Teenager, in a group of friends, falling suddenly to his knees and calling into a sewer grate: "Come to me! Come to me, fairies!"

(Overheard by DM near Tommy's Park)

Monday, April 21, 2014

Red Sox Fan

Loud airline passenger, as his plane began its descent over Citi Field, home of the New York Mets: “Wow! Look! Yankee Stadium!
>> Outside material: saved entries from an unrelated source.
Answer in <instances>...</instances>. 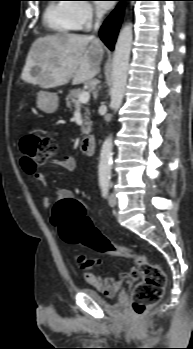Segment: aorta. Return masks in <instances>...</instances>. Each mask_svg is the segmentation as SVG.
Instances as JSON below:
<instances>
[{"instance_id": "aorta-1", "label": "aorta", "mask_w": 193, "mask_h": 349, "mask_svg": "<svg viewBox=\"0 0 193 349\" xmlns=\"http://www.w3.org/2000/svg\"><path fill=\"white\" fill-rule=\"evenodd\" d=\"M133 31L132 24L126 23L118 36L113 62H112V86L110 89V107L117 112L121 107L125 87L127 84L130 52L132 47ZM112 137L109 136L102 145L98 166L100 182L109 181L111 178L112 165Z\"/></svg>"}]
</instances>
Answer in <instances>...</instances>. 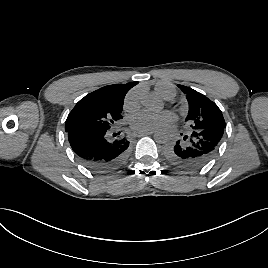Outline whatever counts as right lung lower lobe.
<instances>
[{
    "instance_id": "1",
    "label": "right lung lower lobe",
    "mask_w": 268,
    "mask_h": 268,
    "mask_svg": "<svg viewBox=\"0 0 268 268\" xmlns=\"http://www.w3.org/2000/svg\"><path fill=\"white\" fill-rule=\"evenodd\" d=\"M67 133L77 158L92 171L111 172L126 159L129 141L125 137L111 139L109 130L71 129Z\"/></svg>"
}]
</instances>
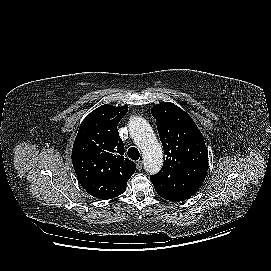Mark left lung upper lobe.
I'll list each match as a JSON object with an SVG mask.
<instances>
[{
  "instance_id": "left-lung-upper-lobe-1",
  "label": "left lung upper lobe",
  "mask_w": 271,
  "mask_h": 271,
  "mask_svg": "<svg viewBox=\"0 0 271 271\" xmlns=\"http://www.w3.org/2000/svg\"><path fill=\"white\" fill-rule=\"evenodd\" d=\"M166 159L159 173L150 177L154 186L163 185L171 175L201 186L208 168V151L202 133L192 118L170 102L152 107Z\"/></svg>"
}]
</instances>
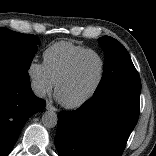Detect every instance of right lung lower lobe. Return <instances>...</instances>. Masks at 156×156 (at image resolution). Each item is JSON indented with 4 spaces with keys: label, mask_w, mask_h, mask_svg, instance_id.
Here are the masks:
<instances>
[{
    "label": "right lung lower lobe",
    "mask_w": 156,
    "mask_h": 156,
    "mask_svg": "<svg viewBox=\"0 0 156 156\" xmlns=\"http://www.w3.org/2000/svg\"><path fill=\"white\" fill-rule=\"evenodd\" d=\"M45 105L33 94L29 76L0 70V156L10 153L26 121Z\"/></svg>",
    "instance_id": "obj_1"
}]
</instances>
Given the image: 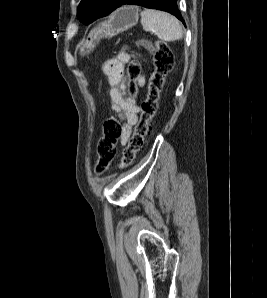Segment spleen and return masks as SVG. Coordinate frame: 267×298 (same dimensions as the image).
Masks as SVG:
<instances>
[{"label":"spleen","mask_w":267,"mask_h":298,"mask_svg":"<svg viewBox=\"0 0 267 298\" xmlns=\"http://www.w3.org/2000/svg\"><path fill=\"white\" fill-rule=\"evenodd\" d=\"M140 15L143 29L153 32L162 41L171 42L182 38L181 24L173 15L152 9H144Z\"/></svg>","instance_id":"obj_1"}]
</instances>
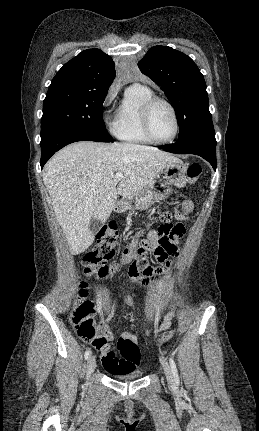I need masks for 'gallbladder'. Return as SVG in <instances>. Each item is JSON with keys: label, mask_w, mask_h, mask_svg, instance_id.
<instances>
[{"label": "gallbladder", "mask_w": 259, "mask_h": 431, "mask_svg": "<svg viewBox=\"0 0 259 431\" xmlns=\"http://www.w3.org/2000/svg\"><path fill=\"white\" fill-rule=\"evenodd\" d=\"M102 222L97 218H92L89 223L90 231L95 235L101 228Z\"/></svg>", "instance_id": "1"}]
</instances>
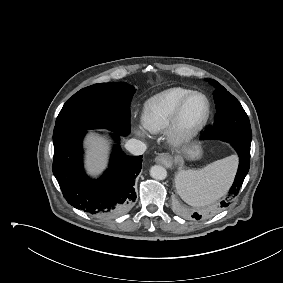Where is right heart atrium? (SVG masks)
<instances>
[{
    "instance_id": "obj_1",
    "label": "right heart atrium",
    "mask_w": 283,
    "mask_h": 283,
    "mask_svg": "<svg viewBox=\"0 0 283 283\" xmlns=\"http://www.w3.org/2000/svg\"><path fill=\"white\" fill-rule=\"evenodd\" d=\"M135 133L140 137H145V131L141 127L135 128Z\"/></svg>"
}]
</instances>
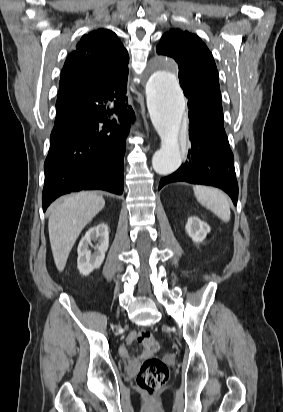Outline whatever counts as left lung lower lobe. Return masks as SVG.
Instances as JSON below:
<instances>
[{
  "label": "left lung lower lobe",
  "instance_id": "obj_1",
  "mask_svg": "<svg viewBox=\"0 0 283 412\" xmlns=\"http://www.w3.org/2000/svg\"><path fill=\"white\" fill-rule=\"evenodd\" d=\"M191 149L187 160L177 171L160 180L159 190L173 182H188L218 187L232 199H238L234 157L223 125V115L206 111L188 101Z\"/></svg>",
  "mask_w": 283,
  "mask_h": 412
}]
</instances>
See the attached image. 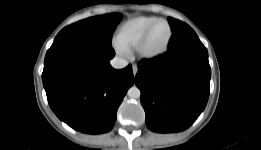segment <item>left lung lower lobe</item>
Instances as JSON below:
<instances>
[{"instance_id": "0a47b994", "label": "left lung lower lobe", "mask_w": 261, "mask_h": 150, "mask_svg": "<svg viewBox=\"0 0 261 150\" xmlns=\"http://www.w3.org/2000/svg\"><path fill=\"white\" fill-rule=\"evenodd\" d=\"M137 66L135 83L147 127L160 133L187 129L204 110L210 91L208 52L196 33L186 25L173 33L166 53Z\"/></svg>"}]
</instances>
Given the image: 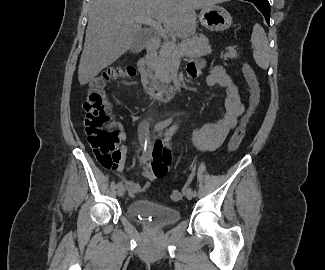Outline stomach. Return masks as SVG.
Wrapping results in <instances>:
<instances>
[{
	"mask_svg": "<svg viewBox=\"0 0 325 270\" xmlns=\"http://www.w3.org/2000/svg\"><path fill=\"white\" fill-rule=\"evenodd\" d=\"M200 22L207 29L212 31H223L231 25L230 14L220 6H205L199 15Z\"/></svg>",
	"mask_w": 325,
	"mask_h": 270,
	"instance_id": "stomach-1",
	"label": "stomach"
}]
</instances>
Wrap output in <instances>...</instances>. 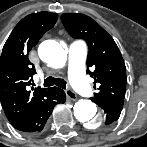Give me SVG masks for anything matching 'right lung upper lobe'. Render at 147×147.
Listing matches in <instances>:
<instances>
[{
    "instance_id": "1",
    "label": "right lung upper lobe",
    "mask_w": 147,
    "mask_h": 147,
    "mask_svg": "<svg viewBox=\"0 0 147 147\" xmlns=\"http://www.w3.org/2000/svg\"><path fill=\"white\" fill-rule=\"evenodd\" d=\"M57 19L58 15L50 12L26 16L13 29L3 47L0 57V101L10 123L26 117L49 96L51 88L37 87L28 91L36 73L28 54Z\"/></svg>"
}]
</instances>
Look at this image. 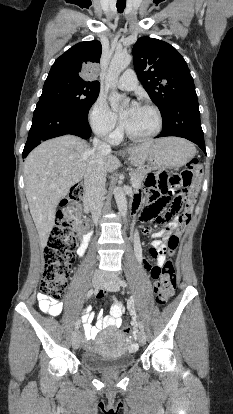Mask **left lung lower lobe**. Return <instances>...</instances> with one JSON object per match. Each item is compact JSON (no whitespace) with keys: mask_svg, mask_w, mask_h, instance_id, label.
<instances>
[{"mask_svg":"<svg viewBox=\"0 0 233 414\" xmlns=\"http://www.w3.org/2000/svg\"><path fill=\"white\" fill-rule=\"evenodd\" d=\"M163 129L157 137L177 136L196 143L206 154L197 97L177 101L162 117Z\"/></svg>","mask_w":233,"mask_h":414,"instance_id":"0a47b994","label":"left lung lower lobe"}]
</instances>
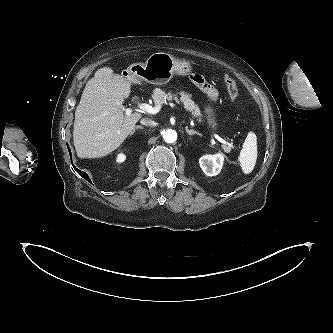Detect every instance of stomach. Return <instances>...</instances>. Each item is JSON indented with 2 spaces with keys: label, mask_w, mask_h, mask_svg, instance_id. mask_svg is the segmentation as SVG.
Wrapping results in <instances>:
<instances>
[{
  "label": "stomach",
  "mask_w": 333,
  "mask_h": 333,
  "mask_svg": "<svg viewBox=\"0 0 333 333\" xmlns=\"http://www.w3.org/2000/svg\"><path fill=\"white\" fill-rule=\"evenodd\" d=\"M192 66L189 62L178 60L168 53H154L145 63L131 64L126 70V77L132 82L145 81L146 83L163 85L168 83L175 74L186 75L191 72ZM208 127L217 129L218 123L213 107H205Z\"/></svg>",
  "instance_id": "0dacf381"
}]
</instances>
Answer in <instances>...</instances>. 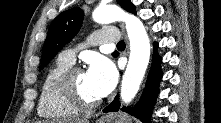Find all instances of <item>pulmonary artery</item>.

Cool!” And then more quietly, “I hate the fucking Yankees."

(Overheard by MP on a PWM to LGA flight)

Wednesday, April 16, 2014

An Observation

Beer-swilling Sea Dogs fan, every time the opposing team's pitcher threw the ball: "PITCHER HAS A BIG BUTT!"

(Overheard by JR at Hadlock Field)

Tuesday, April 15, 2014

Hirsute Derriere

Teenage boy, to friends: "Did you like that Snapchat of my hairy ass?"

Teenage girl: "I thought that was your arm! Asses get that hairy?"

(Overheard by CC on Clinton Street)

Monday, April 14, 2014

No, I Didn't

Smiling man with a hand-lettered cardboard sign reading: “Did you know Liberce (sic) was bald?”

(Seen by DC on Middle Street)

Thursday, April 03, 2014

Chim Chiminey Chim Chim Cheree

Older gruff man in work shirt to similarly dressed man: "I could make a killing in this town. Sweeping chimneys, man? I could make a killing."